Developing a Dual-Stage Vision Transformer Model for Lung Disease Classification
Anirudh Mazumder, Jianguo Liu
TL;DR
The paper addresses automated lung-disease classification from chest X-rays across 14 classes by proposing a dual-stage architecture that fuses a Vision Transformer (ViT) and a Swin Transformer. The ViT serves as a feature extractor pretrained on ImageNet-21k, and the Swin Transformer refines these features with hierarchical, window-based attention, with their outputs concatenated and fed to a classifier. With data normalization, augmentation, and Binary Cross-Entropy with Logits optimization, the model achieves a label-level accuracy of 92.06% on unseen data, though performance may be affected by class imbalance as reflected in the precision–recall behavior. The work highlights the potential of transformer-based dual-stage architectures for rapid, scalable lung-disease diagnosis from X-rays and suggests future directions including more compute, broader dataset benchmarking, and clinical integration to improve real-world impact.
Abstract
Lung diseases have become a prevalent problem throughout the United States, affecting over 34 million people.
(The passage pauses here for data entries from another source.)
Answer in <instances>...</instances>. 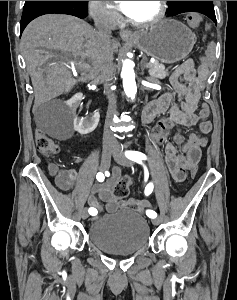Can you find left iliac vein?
I'll return each instance as SVG.
<instances>
[{
  "label": "left iliac vein",
  "instance_id": "obj_1",
  "mask_svg": "<svg viewBox=\"0 0 237 300\" xmlns=\"http://www.w3.org/2000/svg\"><path fill=\"white\" fill-rule=\"evenodd\" d=\"M113 158L117 163H119L122 166H125V167H131L132 166V162L128 158H126L123 154H121L118 151V149L113 150ZM159 222H160V220H159L158 217L153 219V224L154 225H158Z\"/></svg>",
  "mask_w": 237,
  "mask_h": 300
}]
</instances>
Accurate and timely diagnosis of the different types of lung diseases is critical, and Artificial Intelligence (AI) methods could speed up these processes. A dual-stage vision transformer is built throughout this research by integrating a Vision Transformer (ViT) and a Swin Transformer to classify 14 different lung diseases from X-ray scans of patients with these diseases. The proposed model achieved an accuracy of 92.06% on a label-level when making predictions on an unseen testing subset of the dataset after data preprocessing and training the neural network. The model showed promise for accurately classifying lung diseases and diagnosing patients who suffer from these harmful diseases.